## Task to carry out
Search the records below for "Luxury Transportation". Return that line and all remaining lines exactly.

Extracted page text data:
──────────
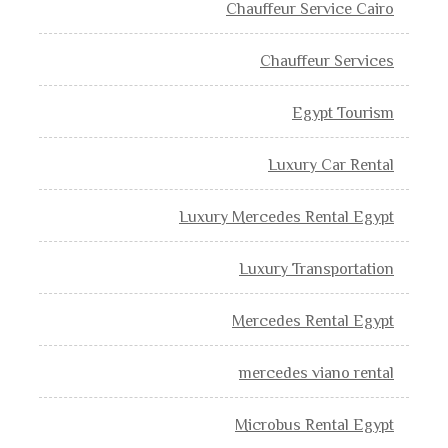
Chauffeur Service Cairo
Chauffeur Services
Egypt Tourism
Luxury Car Rental
Luxury Mercedes Rental Egypt
Luxury Transportation
Mercedes Rental Egypt
mercedes viano rental
Microbus Rental Egypt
──────────
## Answer to this task
Luxury Transportation
Mercedes Rental Egypt
mercedes viano rental
Microbus Rental Egypt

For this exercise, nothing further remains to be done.